[Stored entries]
++++++++

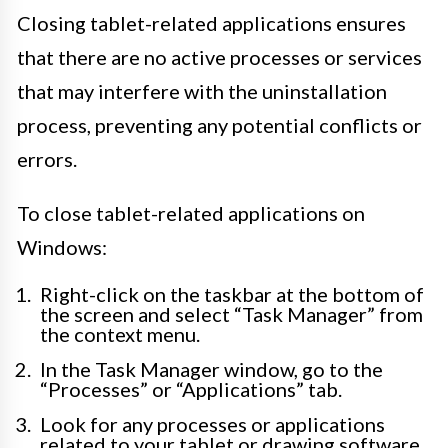
Closing tablet-related applications ensures
that there are no active processes or services
that may interfere with the uninstallation
process, preventing any potential conflicts or
errors.
To close tablet-related applications on
Windows:
Right-click on the taskbar at the bottom of
the screen and select “Task Manager” from
the context menu.
In the Task Manager window, go to the
“Processes” or “Applications” tab.
Look for any processes or applications
related to your tablet or drawing software.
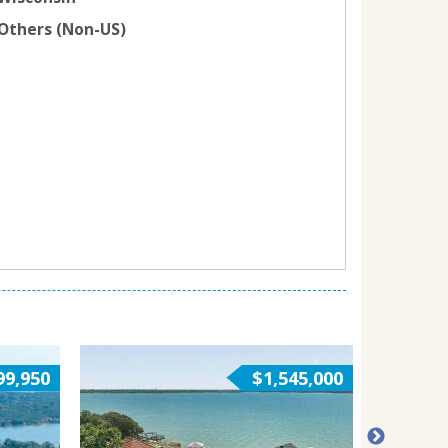
Others (Non-US)
99,950
$1,545,000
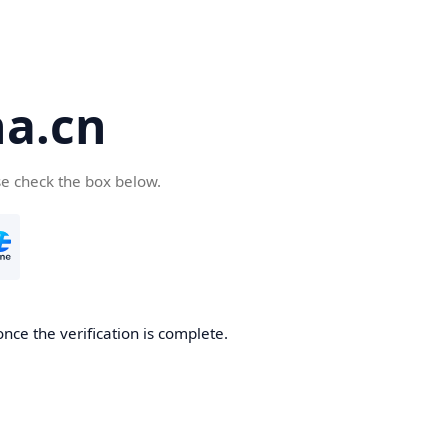
a.cn
se check the box below.
nce the verification is complete.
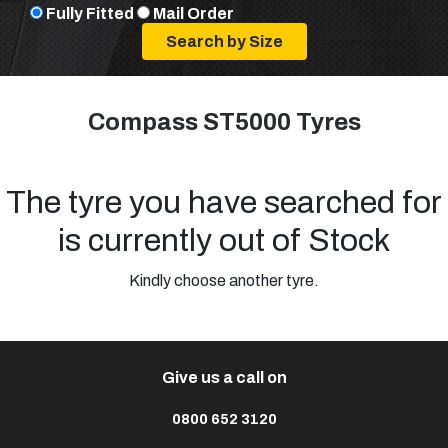
Fully Fitted
Mail Order
Compass ST5000 Tyres
The tyre you have searched for
is currently out of Stock
Kindly choose another tyre.
Give us a call on
0800 652 3120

++++++++

- **Try it**: Exact copy, pictures excluded: restate every record above word for word.

- **Response area**:
Closing tablet-related applications ensures
that there are no active processes or services
that may interfere with the uninstallation
process, preventing any potential conflicts or
errors.
To close tablet-related applications on
Windows:
Right-click on the taskbar at the bottom of
the screen and select “Task Manager” from
the context menu.
In the Task Manager window, go to the
“Processes” or “Applications” tab.
Look for any processes or applications
related to your tablet or drawing software.
Others (Non-US)
99,950
$1,545,000
a.cn
se check the box below.
nce the verification is complete.
Fully Fitted
Mail Order
Compass ST5000 Tyres
The tyre you have searched for
is currently out of Stock
Kindly choose another tyre.
Give us a call on
0800 652 3120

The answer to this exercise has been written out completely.